# Phase 6: Cross-Dataset Evaluation & Generalization

## 1. Objective
This notebook evaluates the **robustness** of learned PPG representations by testing models on unseen datasets. Specifically, we compare:
 - **Supervised Only**: Models trained on Dataset A -> Tested on Dataset B.
 - **SSL Fine-Tuned**: Models pre-trained via SSL on Dataset A -> Tested on Dataset B.

## 2. Experimental Setup
We use three distinct datasets representing different domains:
- **BIDMC**: Clinical, Finger-tip, Clean.
- **PPG-DaLiA**: Wearable, Wrist, High Motion Noise.
- **WESAD**: Wearable, Wrist, BVP.

We load the results generated by `cross_dataset_test.py`.

In [None]:
import pandas as pd
import seaborn as sns
import matplotlib.pyplot as plt
from pathlib import Path

# Load Results from Phase 6 Benchmark
csv_path = Path("generalization_results_phase6.csv")
if not csv_path.exists():
    raise FileNotFoundError("Please run 'python cross_dataset_test.py' first to generate results.")

df = pd.read_csv(csv_path)
print("Loaded Generalization Results:")
print(df.head())

## 3. Generalization Matrix (Heatmap)
We visualize the Cross-Dataset Mean Absolute Error (MAE). 
- **Diagonal**: In-Domain Performance (Train on A, Test on A).
- **Off-Diagonal**: Cross-Domain Performance (Generalization).

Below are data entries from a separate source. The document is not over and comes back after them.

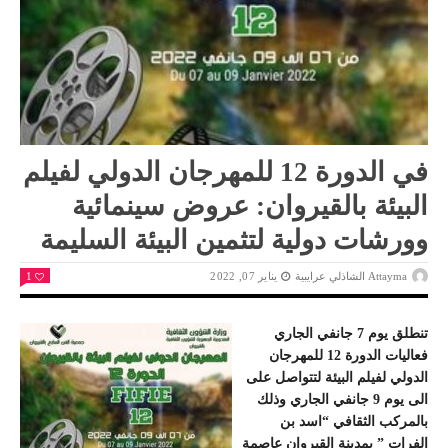
في الدورة 12 للمهرجان الدولي لفيلم
البيئة بالقيروان: عروض سينمائية
وورشات دولية لتثمين البيئة السليمة
Attayma الشاذلي عرايبية
يناير 07, 2022
1
تنطلق يوم 7 جانفي الجاري
فعاليات الدورة 12 للمهرجان
الدولي لفيلم البيئة لتتواصل على
الى يوم 9 جانفي الجاري وذلك
بالمركب الثقافي “اسد بن
الفرات ” بمدينة القيروان عاصمة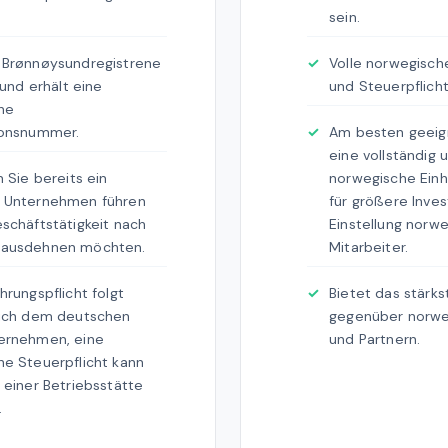
sein.
 Brønnøysundregistrene
Volle norwegisch
 und erhält eine
und Steuerpflicht
he
ionsnummer.
Am besten geeig
eine vollständig
n Sie bereits ein
norwegische Einh
 Unternehmen führen
für größere Inves
schäftstätigkeit nach
Einstellung norw
ausdehnen möchten.
Mitarbeiter.
hrungspflicht folgt
Bietet das stärkst
lich dem deutschen
gegenüber norwe
ernehmen, eine
und Partnern.
e Steuerpflicht kann
 einer Betriebsstätte
.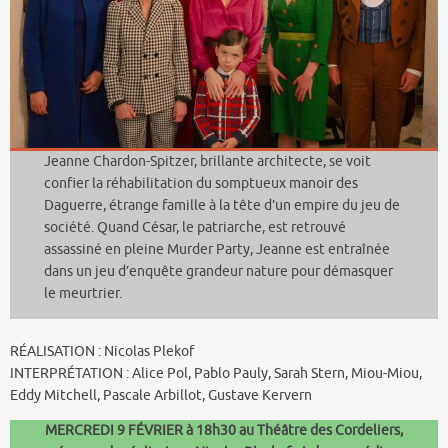
Jeanne Chardon-Spitzer, brillante architecte, se voit
confier la réhabilitation du somptueux manoir des
Daguerre, étrange famille à la tête d’un empire du jeu de
société. Quand César, le patriarche, est retrouvé
assassiné en pleine Murder Party, Jeanne est entraînée
dans un jeu d’enquête grandeur nature pour démasquer
le meurtrier.
RÉALISATION : Nicolas Plekof
INTERPRÉTATION : Alice Pol, Pablo Pauly, Sarah Stern, Miou-Miou,
Eddy Mitchell, Pascale Arbillot, Gustave Kervern
MERCREDI 9 FÉVRIER à 18h30 au Théâtre des Cordeliers,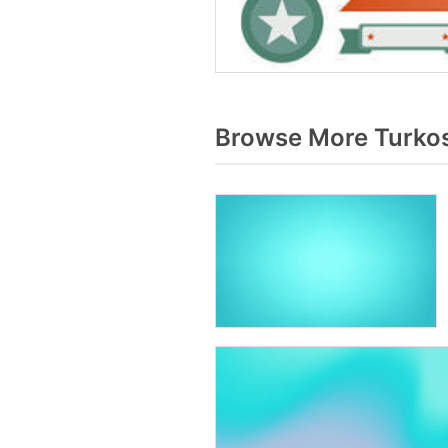
Browse More Turkos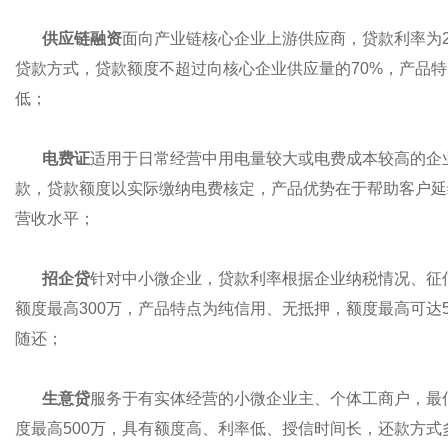
供应链融资
面向产业链核心企业上游供应商，贷款利率为2.
贷款方式，贷款额度不超过向核心企业供应量的70%，产品
低；
电费证
适用于日常经营中用电量较大或电费成本较高的企业，
款，贷款额度以实际缴纳电费核定，产品优势在于帮助客户延
营收水平；
招企贷
针对中小微企业，贷款利率根据企业纳税情况、征
额度最高300万，产品特点为纯信用、无抵押，额度最高可达
随还；
生意贷
服务于有实体经营的小微企业主、个体工商户，最低
度最高500万，具有额度高、利率低、授信时间长，还款方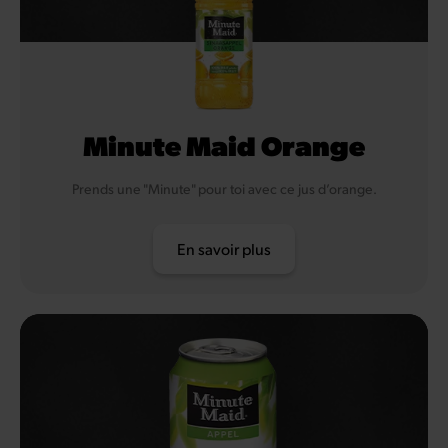
Minute Maid Orange
Prends une "Minute" pour toi avec ce jus d’orange.
En savoir plus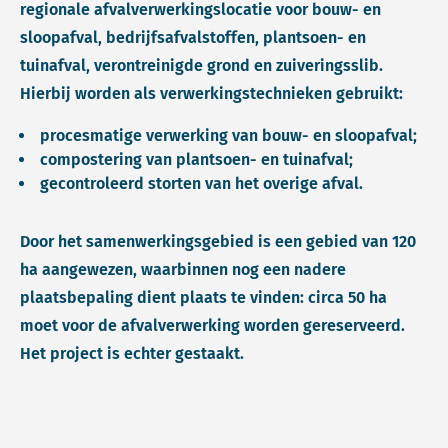
regionale afvalverwerkingslocatie voor bouw- en
sloopafval, bedrijfsafvalstoffen, plantsoen- en
tuinafval, verontreinigde grond en zuiveringsslib.
Hierbij worden als verwerkingstechnieken gebruikt:
procesmatige verwerking van bouw- en sloopafval;
compostering van plantsoen- en tuinafval;
gecontroleerd storten van het overige afval.
Door het samenwerkingsgebied is een gebied van 120
ha aangewezen, waarbinnen nog een nadere
plaatsbepaling dient plaats te vinden: circa 50 ha
moet voor de afvalverwerking worden gereserveerd.
Het project is echter gestaakt.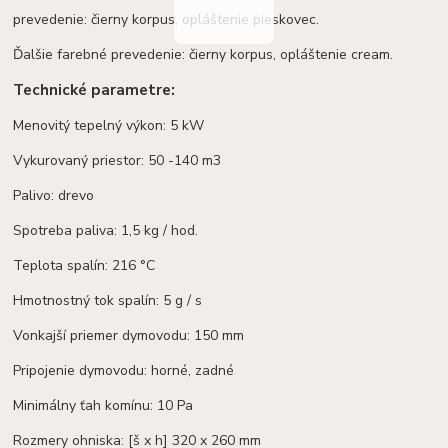
prevedenie: čierny korpus, opláštenie pieskovec.
Ďalšie farebné prevedenie: čierny korpus, opláštenie cream.
Technické parametre:
Menovitý tepelný výkon: 5 kW
Vykurovaný priestor: 50 -140 m3
Palivo: drevo
Spotreba paliva: 1,5 kg / hod.
Teplota spalín: 216 °C
Hmotnostný tok spalín: 5 g / s
Vonkajší priemer dymovodu: 150 mm
Pripojenie dymovodu: horné, zadné
Minimálny ťah komínu: 10 Pa
Rozmery ohniska: [š x h] 320 x 260 mm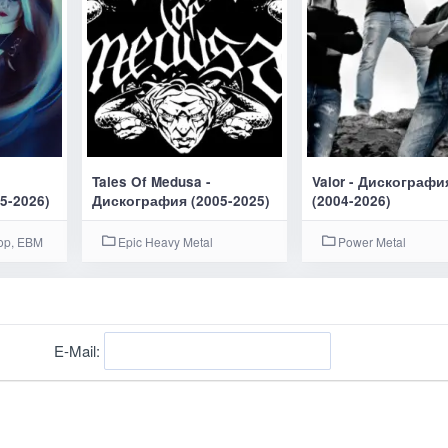
Tales Of Medusa -
Valor - Дискографи
5-2026)
Дискография (2005-2025)
(2004-2026)
op, EBM
Epic Heavy Metal
Power Metal
E-Mail: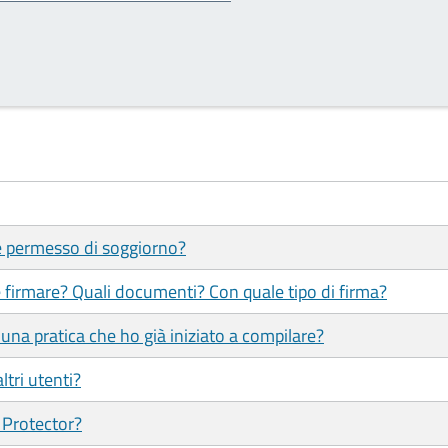
 e permesso di soggiorno?
 firmare? Quali documenti? Con quale tipo di firma?
una pratica che ho già iniziato a compilare?
ltri utenti?
 Protector?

Lower MAE (lighter colors) is better.

In [None]:
def plot_generalization_matrix(method_name, ax):
    subset = df[df['Method'] == method_name]
    if subset.empty: return
    
    pivot = subset.pivot_table(index='Train Dataset', columns='Test Dataset', values='MAE')
    sns.heatmap(pivot, annot=True, fmt=".2f", cmap="viridis_r", cbar=False, ax=ax)
    ax.set_title(f"{method_name} - MAE Matrix")
    ax.set_ylabel("Train Dataset (Source)")
    ax.set_xlabel("Test Dataset (Target)")

methods = df['Method'].unique()
fig, axes = plt.subplots(1, len(methods), figsize=(6 * len(methods), 5), sharey=True)

if len(methods) == 1:
    plot_generalization_matrix(methods[0], axes)
else:
    for i, method in enumerate(methods):
        plot_generalization_matrix(method, axes[i])

plt.tight_layout()
plt.show()

## 4. Key Findings
### Domain Gap Analysis
- **Clinical -> Wearable**: Models trained on BIDMC (Clean) typically fail on PPG-DaLiA (Noisy) due to unseen motion artifacts.
- **Wearable -> Clinical**: Models trained on DaLiA generalized better to BIDMC, as they learned to separate signal from noise.

### Comparison: Supervised vs. SSL
- **SSL Stability**: SSL Pre-training (Domain-Aware) generally reduces the generalization gap by learning more robust morphological features that persist across sensor types.
- **Performance**: Check the Off-Diagonal values. Lower MAE in SSL models indicates better transferability.